So for those of you like me who are ignorant of common blogging protocols, I’ll spell out the rules for you right now. Dig it.

1) Link to the person that tagged you, and post the rules on your blog.

2) Share 7 random and/or weird facts about yourself.

3) Tag 7 random people at the end of your post, and include links to their blogs.

4) Let each person know that they’ve been tagged by leaving a comment on their blog.

Like I said, I’m pretty new to bloggin’ and all this shit, so I haven’t really built my blogroll reading list up much. In fact, most of the people who’s blogs I read are all friends in Toronto and New Zealand. And they’ve pretty much all been tagged, so my list will probably be very very short, but fuck it. I’ve never cared much for popularity, or following rules. Here goes nothing, hang on to your vaginas folks, it might be a bumpy ride.

1) – I am not allowed to vote for another two and a half years because roughly four and a half years ago I was convicted of a felony. Yes that’s right, surprise, I’m a criminal! I was pretty much just fucking around while I was drunk, but ended up in a particularly hairy/stupid situation involving accidentally breaking into an occupied dwelling and, due to my inebriation, talked mad shit to the cops who arrested me. Of course they took extra time to go through the book and find the absolute worst charge they could throw at me. I ended up with a bond of a quarter million, spent ninety nine days in jail, and got three years of probation. I’m still paying a high price for that one. Turns out the job market for felons is pretty sparse.

2) – I’ve had gray hair since my early teens. Well, not a full head of gray, only in one freakish little spot. You see I have this big ass birth mark behind my left ear, and all the hair grows really coarse out of it. And unlike the brown on the rest of my head, my birth mark hair grows jet black and gray.

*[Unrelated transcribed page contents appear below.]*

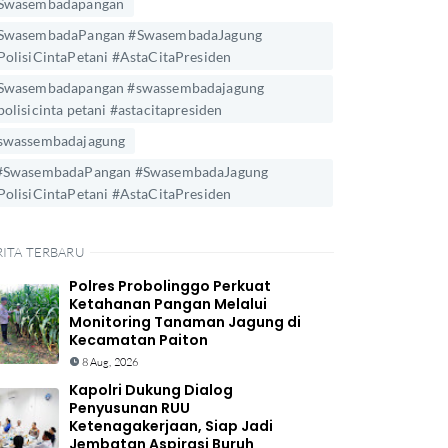
Swasembadapangan
SwasembadaPangan #SwasembadaJagung
PolisiCintaPetani #AstaCitaPresiden
Swasembadapangan #swassembadajagung
polisicinta petani #astacitapresiden
swassembadajagung
#SwasembadaPangan #SwasembadaJagung
PolisiCintaPetani #AstaCitaPresiden
RITA TERBARU
Polres Probolinggo Perkuat
Ketahanan Pangan Melalui
Monitoring Tanaman Jagung di
Kecamatan Paiton
8 Aug, 2026
Kapolri Dukung Dialog
Penyusunan RUU
Ketenagakerjaan, Siap Jadi
Jembatan Aspirasi Buruh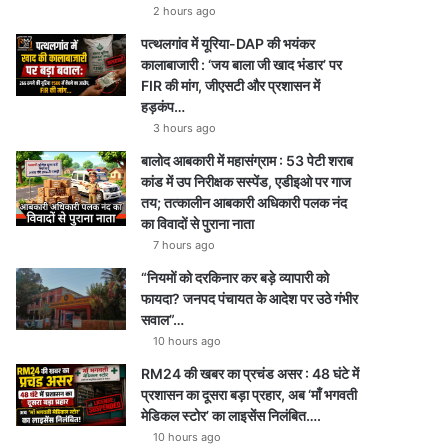
2 hours ago
पत्थलगांव में यूरिया-DAP की भयंकर
कालाबाजारी : ‘जय बाला जी खाद भंडार’ पर
FIR की मांग, जीएसटी और प्रशासन में
हड़कंप…
3 hours ago
बालोद आबकारी में महासंग्राम : 53 पेटी शराब
कांड में उप निरीक्षक सस्पेंड, एडीइओ पर गाज
तय; तत्कालीन आबकारी अधिकारी पलक नंद
का विवादों से पुराना नाता
7 hours ago
“नियमों को दरकिनार कर बड़े व्यापारी को
फायदा? जनपद पंचायत के आदेश पर उठे गंभीर
सवाल”…
10 hours ago
RM24 की खबर का प्रचंड असर : 48 घंटे में
प्रशासन का दूसरा बड़ा प्रहार, अब ‘माँ भगवती
मेडिकल स्टोर’ का लाइसेंस निलंबित….
10 hours ago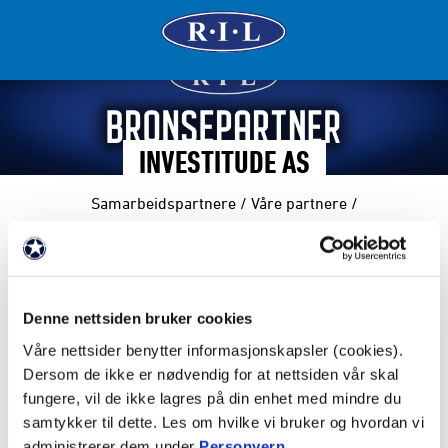
INVESTITUDE AS
Samarbeidspartnere
/
Våre partnere
/
FAKTA
Denne nettsiden bruker cookies
Partnernivå: Bronsepartner
Våre nettsider benytter informasjonskapsler (cookies).
Dersom de ikke er nødvendig for at nettsiden vår skal
fungere, vil de ikke lagres på din enhet med mindre du
samtykker til dette. Les om hvilke vi bruker og hvordan vi
administrerer dem under
Personvern
.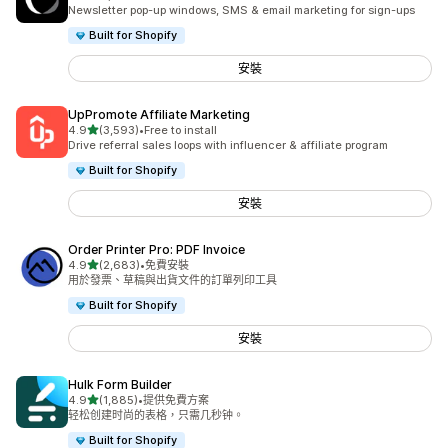
共有 7477 則評價
Newsletter pop-up windows, SMS & email marketing for sign-ups
Built for Shopify
安裝
UpPromote Affiliate Marketing
滿分 5 顆星
4.9
(3,593)
•
Free to install
共有 3593 則評價
Drive referral sales loops with influencer & affiliate program
Built for Shopify
安裝
Order Printer Pro: PDF Invoice
滿分 5 顆星
4.9
(2,683)
•
免費安裝
共有 2683 則評價
用於發票、草稿與出貨文件的訂單列印工具
Built for Shopify
安裝
Hulk Form Builder
滿分 5 顆星
4.9
(1,885)
•
提供免費方案
共有 1885 則評價
轻松创建时尚的表格，只需几秒钟。
Built for Shopify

I guess that’s not too bad since my granddad started going bald at seventeen. (knock on wood)

3) – Unlike most people, I attended only a few years of public school. My parents, being borderline psycho bible thumpers, didn’t feel it was a good idea to throw me in with all the heathen children in Philadelphia, where I lived as a youngster. So my mom home schooled me and my two younger brothers for a good portion of our lives. I got more than them cause I was the oldest and she’s always had a hard time accepting it when I grew up. (you know how moms are, she’s just a sweet old lady) I was home schooled from preschool to 5th grade. Then I went to middle school for 6th and 7th, but I had a hard time adjusting from their sheltered Christian environment to the chaos of public school. I went back to home schooling for 8th through 10th grades, at which point I was about ready to commit matricide, so my folks put me back out for the last two years of high school. Basically I’m one of those dorky Christian home schooled kids everyone hates and makes fun of. But I made up for lost time. (see fact 1)

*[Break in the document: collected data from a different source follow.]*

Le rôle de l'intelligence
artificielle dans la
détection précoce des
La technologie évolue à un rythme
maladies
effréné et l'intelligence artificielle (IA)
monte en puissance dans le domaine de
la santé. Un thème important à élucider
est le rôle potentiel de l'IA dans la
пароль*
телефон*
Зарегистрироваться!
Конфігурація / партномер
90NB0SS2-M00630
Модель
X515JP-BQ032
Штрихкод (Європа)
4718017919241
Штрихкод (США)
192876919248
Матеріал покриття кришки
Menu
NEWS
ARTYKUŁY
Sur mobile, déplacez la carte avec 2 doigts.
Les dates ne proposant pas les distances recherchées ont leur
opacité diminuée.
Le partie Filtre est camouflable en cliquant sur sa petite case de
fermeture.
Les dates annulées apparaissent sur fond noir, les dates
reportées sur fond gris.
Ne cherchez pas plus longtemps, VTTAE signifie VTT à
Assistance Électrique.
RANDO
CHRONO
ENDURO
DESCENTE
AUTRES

4) – I have a thing for midgets. They’re hot. Not all of them, but some of them are for sure. If I ever got the chance to bang a hot midget, I’d totally go for it. You can thank Jerry Springer for that little idiosyncrasy. In fact, I’m pretty much a freak all around. I’ll try anything. You’d better bring it if you want to sleep with me, cause if you’re boring, you’re getting kicked to the curb. Afterwards of course. TMI? Well don’t read my blog if you don’t want to know way too much about me. ‘Nuff said.

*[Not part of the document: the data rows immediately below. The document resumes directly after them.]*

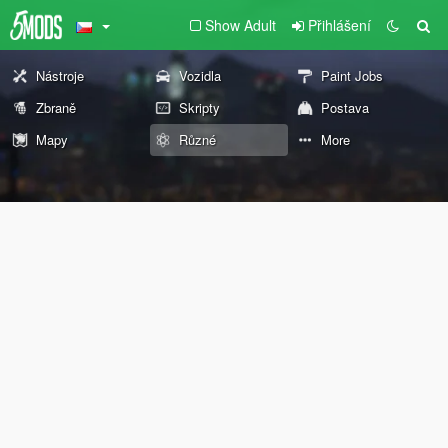
Show Adult
Přihlášení
Nástroje
Vozidla
Paint Jobs
Zbraně
Skripty
Postava
Mapy
Různé
More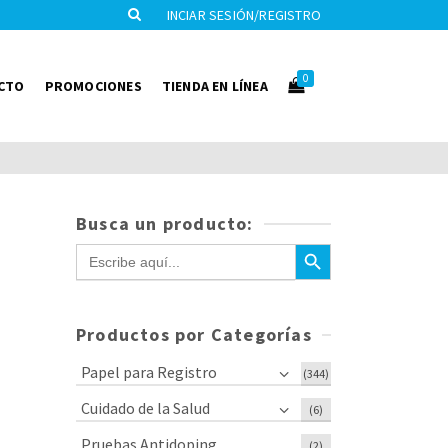
INCIAR SESIÓN/REGISTRO
0
CTO
PROMOCIONES
TIENDA EN LÍNEA
Busca un producto:
Botón de búsqueda
Buscar:
Productos por Categorías
Papel para Registro
(344)
Cuidado de la Salud
(6)
Pruebas Antidoping
(2)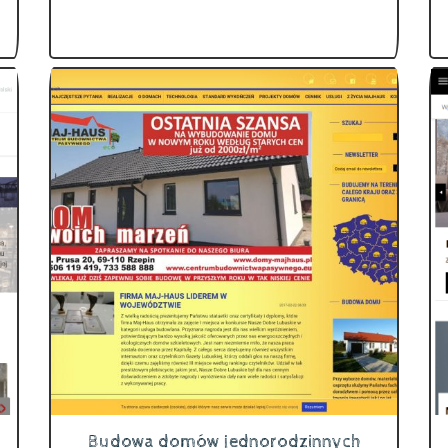
Budowa domów jednorodzinnych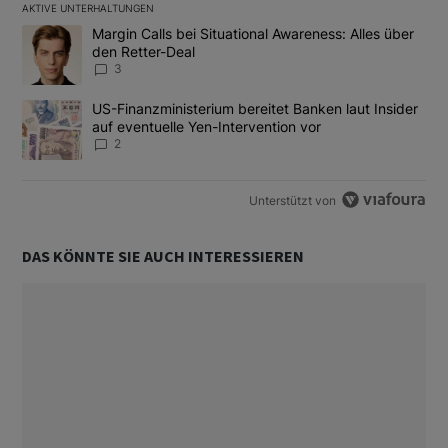
AKTIVE UNTERHALTUNGEN
Das Folgende ist eine Liste der am meisten kommentierten Artikel
Ein Trendartikel mit dem Titel "Margin Calls bei Situational Awar
Margin Calls bei Situational Awareness: Alles über
den Retter-Deal
3
Ein Trendartikel mit dem Titel "US-Finanzministerium bereitet Ban
US-Finanzministerium bereitet Banken laut Insider
auf eventuelle Yen-Intervention vor
2
Unterstützt von
DAS KÖNNTE SIE AUCH INTERESSIEREN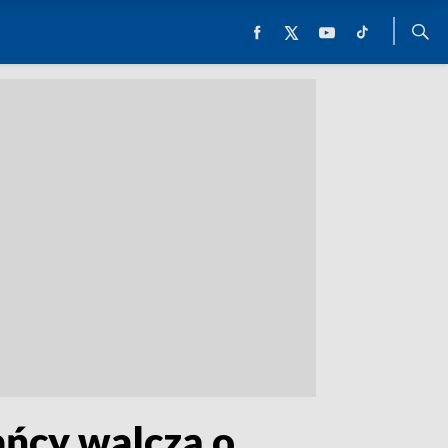
ańcy walczą o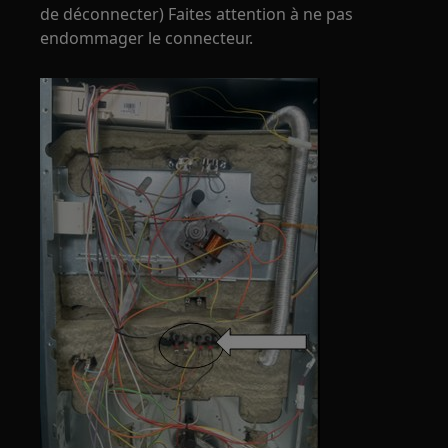
de déconnecter) Faites attention à ne pas
endommager le connecteur.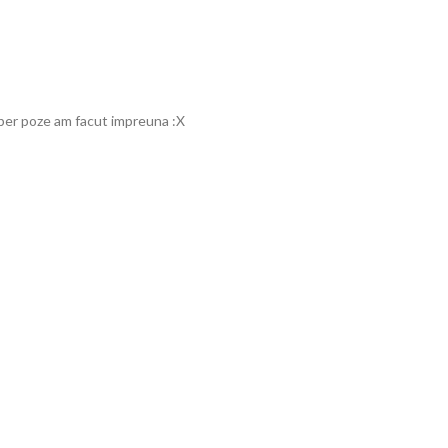
uper poze am facut impreuna :X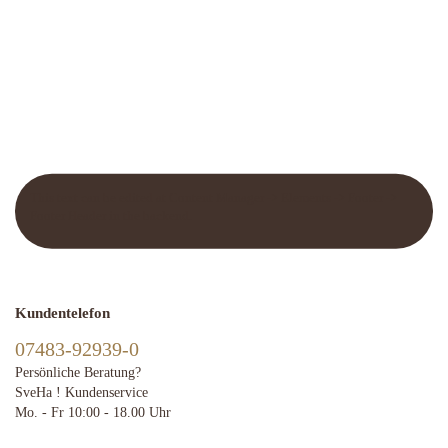
This text can be edited at Content Manager -> Elements -> Footer ->
Footer Header in the backend.
Kundentelefon
07483-92939-0
Persönliche Beratung?
SveHa ! Kundenservice
Mo. - Fr 10:00 - 18.00 Uhr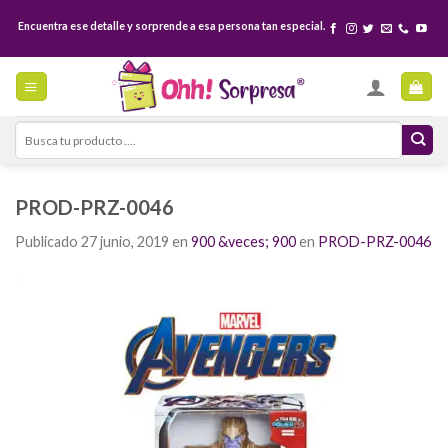
Skip
Encuentra ese detalle y sorprende a esa persona tan especial.
to
content
Search
for:
PROD-PRZ-0046
Publicado
27 junio, 2019
en
900 &veces; 900
en
PROD-PRZ-0046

5) – Despite having gigantic brass balls, I have a few weird phobias. The worst of which is spiders. Way back in the day, my mom got bit by a spider in her sleep. She was bit on the cheek and her face swelled up like crazy. She had to go to the hospital and get antibiotics in an IV and all that crap. During the worst part, before they lanced her, her face was swollen so bad, one eye was completely shut, and the other was just a sliver. I guess that fucked me up as a kid, because ever since then I’ve been freaked out by spiders. I’m pretty good if I see them coming, but I wig out if they surprise me. Sort of like clowns.

6) – If I see Water World on TV, I have to watch it till the end. I used to hate that movie, but it got under my skin somehow, and now I freakin love it. People tell me that’s weird. I don’t think so. First of all, Kevin Costner is pretty cool. Hello, The Postman anyone? Also, Helen was super hot. In fact most chicks in post apocalyptic movies are super hot. I feel it’s important to note that the small freakish looking creature in this photo is not a midget, but in fact a normal sized human larva of some sort. At least that’s what IMDB says. super tasty water MILF

7) – I’m a licensed minister. Seriously. My super awesome lady friend Rachel recently asked my long time super awesome friend Kenny to marry her. And of course he said yes and everything was awesome. And they asked me to be their minister! So we went online and apparently you can order a legal (in the USA) Certificate of Ministry from the Universal Life Church Monastery for somewhere around $9.99, including shipping and handling. No shit. So I signed their marriage certificate and officiated their wedding. It was one of my proudest accomplishments ever. I really had a great day. In fact, that was the day Sarah and I first started talking to each other. You know how weddings make the brides maids all horny and shit. And what woman doesn’t love a man in uniform? None, duh! I also saw Rachel and Sarah’s father’s ass tattoo that day. It was a wild night. My favorite quote from the evening was at the reception, when one of the relatives said to me, “Damn! you know it’s gonna be a party when the preacher brings his own case of beer!” Some time I’ll give y’all the full rundown of the event. It was awesome. But yeah, I’m a man of the cloth now. Don’t stand too close, I’m expecting the lightning at any moment. Here’s me at the reception with my Certificate of Ministry.Padre Sexorz McFineass

So now comes the point in the evening where I allegedly anoint seven apostles in the sacred path of the meme. Righto. Well upon checking up on my blog subscription list it would seem the Toronto crowd hasn’t yet been pestered by this particular chain thing, so I suppose I’ll hit them up first.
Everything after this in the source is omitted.